Di tali obbligazioni culturali (ibadàt) basterà qui menzionare le cinque principali, i cosiddetti "fondamenti dell'Islam", che da 13 secoli costituiscono i punti essenziali nella vita del credente: primo fra essi è considerato la già citata professione di fede (shahada), che recitata dinanzi a due testimoni basta a costituire legalmente la qualità di musulmano.

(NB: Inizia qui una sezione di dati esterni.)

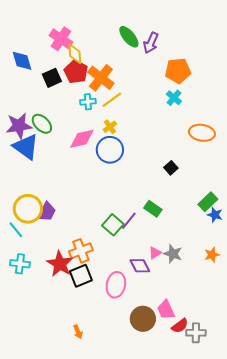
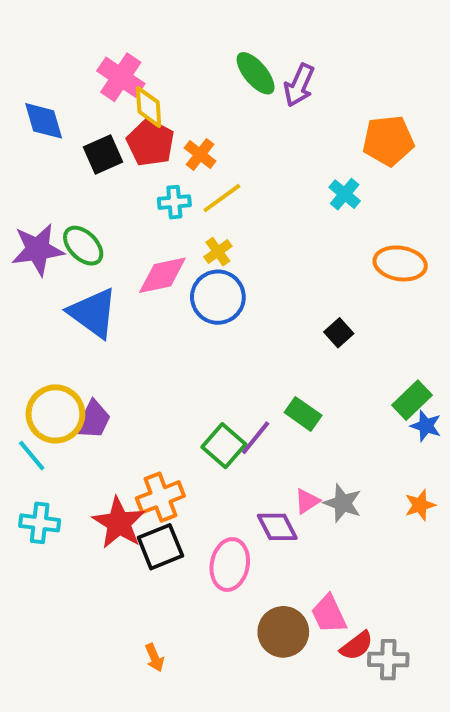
orange pentagon: (178, 71) -> (388, 141), moved
orange cross: (101, 78) -> (200, 154), size x0.6
blue triangle: (26, 147) -> (93, 313), moved

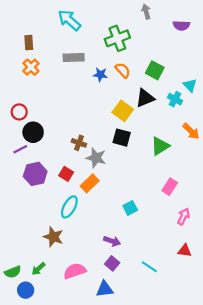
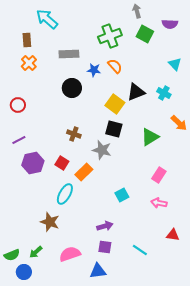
cyan arrow: (69, 20) -> (47, 19), moved
green square: (155, 70) -> (145, 34), moved
cyan triangle: (190, 85) -> (175, 64), moved
black circle: (33, 132) -> (72, 88), moved
gray star: (96, 158) -> (102, 150), moved
pink arrow: (184, 217) -> (159, 203), moved, turned -105
purple arrow: (112, 241) -> (105, 226), turned -35
purple square: (112, 263) -> (105, 247), turned -32

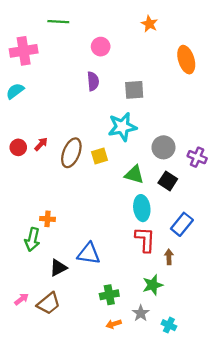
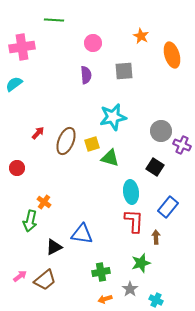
orange star: (149, 24) -> (141, 36), moved
gray square: (134, 90) -> (124, 71), moved
red circle: (18, 147) -> (17, 168), moved
gray circle: (163, 147) -> (161, 131), moved
green triangle: (134, 174) -> (110, 158), moved
orange cross: (48, 219) -> (44, 202), turned 32

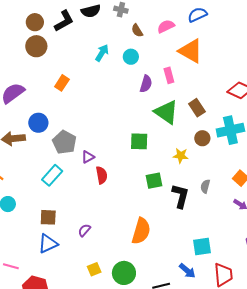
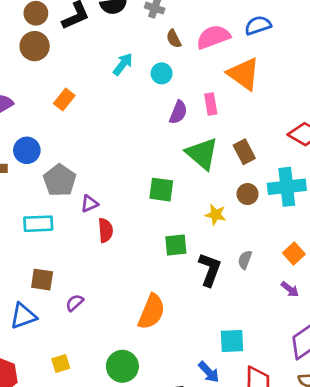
pink semicircle: (166, 26) -> (213, 37), size x1.4
cyan rectangle: (52, 175) -> (38, 224), turned 40
brown square: (48, 217) -> (42, 280), moved
yellow square: (94, 269) -> (61, 363), moved

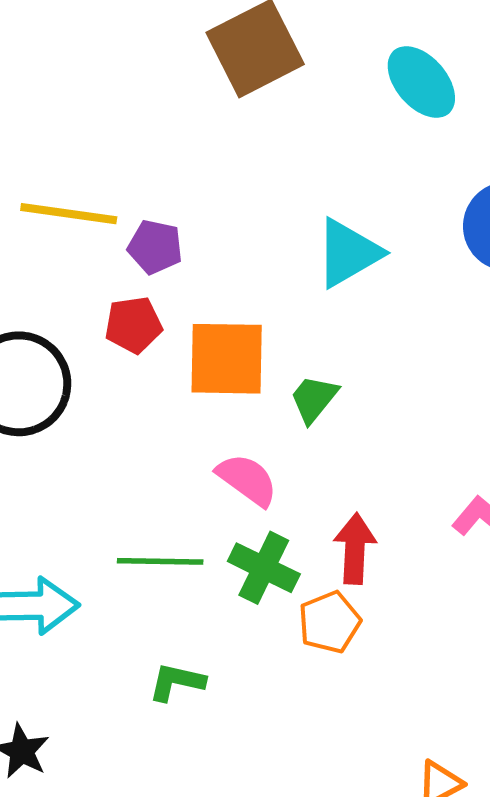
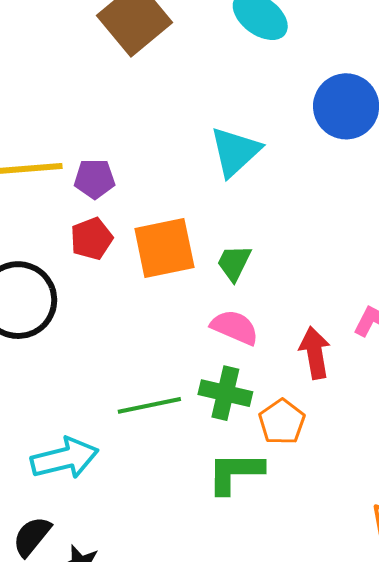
pink semicircle: (247, 480) -> (235, 327), moved
red arrow: (355, 549) -> (315, 353), moved
green L-shape: (177, 682) -> (235, 473), moved, size x1.4

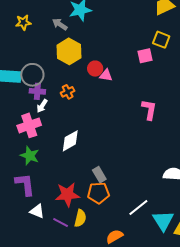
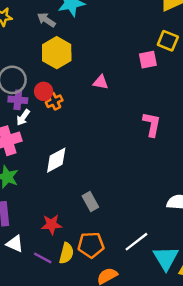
red circle: (95, 69) -> (44, 91), moved
orange pentagon: (98, 193) -> (91, 245), moved
red star: (67, 195) -> (52, 225), size x0.7

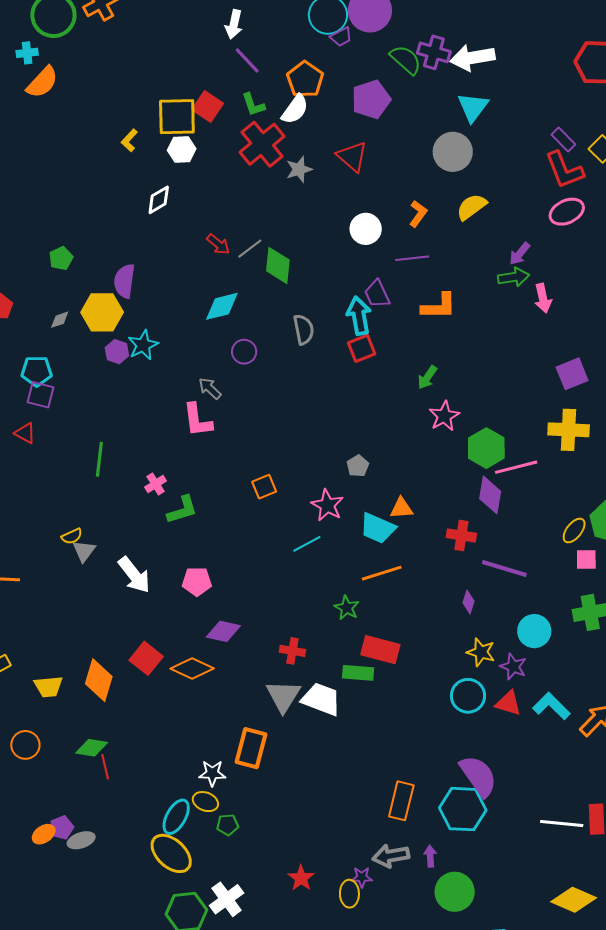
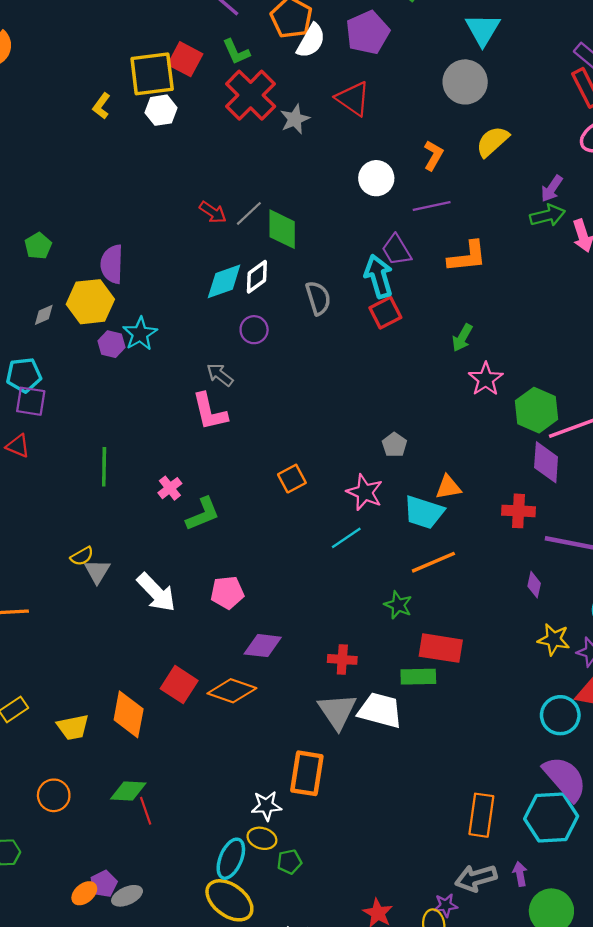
white semicircle: (295, 109) -> (311, 41), moved
white diamond: (159, 200) -> (257, 277), moved
cyan circle: (468, 696) -> (560, 715), moved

Secondo fondamento, e praticamente primo e più vistoso nell'uso quotidiano, è la preghiera canonica (salàt), ripetuta cinque volte al giorno a ore fisse, e consistente in un certo numero di formule e movimenti del corpo (stazioni, prostrazioni, genuflessioni), minutamente regolate dalla Legge. Una delle cinque preghiere, la meridiana del venerdì, è quella obbligatoria in comune, che dà un aspetto così caratteristico alla società islamica a tutt'oggi.
Il terzo fondamento, oggi quasi ovunque in disuso ma a lungo in vigore specie nei primordi dell'Islam, è l'elemosina legale (zakàt), dovuta allo stato da ogni credente su determinati beni e prodotti, e devoluta a determinati scopi di beneficenza e assistenza sociale.
Quarto istituto fondamentale dell'Islam è il digiuno del ramadàn, dall'alba al tramonto, sentito e praticato in ogni Paese di tradizione o reviviscenza di fede islamica come una caratteristica di questa fede.
Quinto e ultimo il pellegrinaggio, adattamento islamizzato dell'antico rito pagano, cui ogni credente che ne abbia la fisica ed economica capacità è tenuto almeno una volta nella vita, e che raduna tuttora ogni anno, ai primi del mese di dhu l-higgia, torme di fedeli da ogni parte della terra islamica nel santuario meccano e nei luoghi sacri delle vicinanze (Arafa, Muzdàlifa, Mina), mantenendo una ininterrotta continuità nel tempo e nel rito con le primissime generazioni musulmane.
Non è formalmente contato fra questi "fondamenti dell'Islam", ma ne è praticamente un complemento, il dovere religioso della guerra santa o Jihàd contro gli infedeli, legato a perentori passi coranici (per esempio "Combattete sulla via di Dio coloro che vi combattono. Uccideteli ovunque li troviate, e scacciateli di dove hanno scacciato voi", Corano 2, 186-7).
Questo era divenuto parte integrale dell'azione del Profeta appena egli si trovò a Medina alla testa di un'audace comunità combattente. Alla sua scomparsa, il precetto ebbe immediata applicazione nella repressione della secessione d'Arabia (ridda), e poi in tutto il moto delle conquiste, anche se altri elementi concorsero a determinarle.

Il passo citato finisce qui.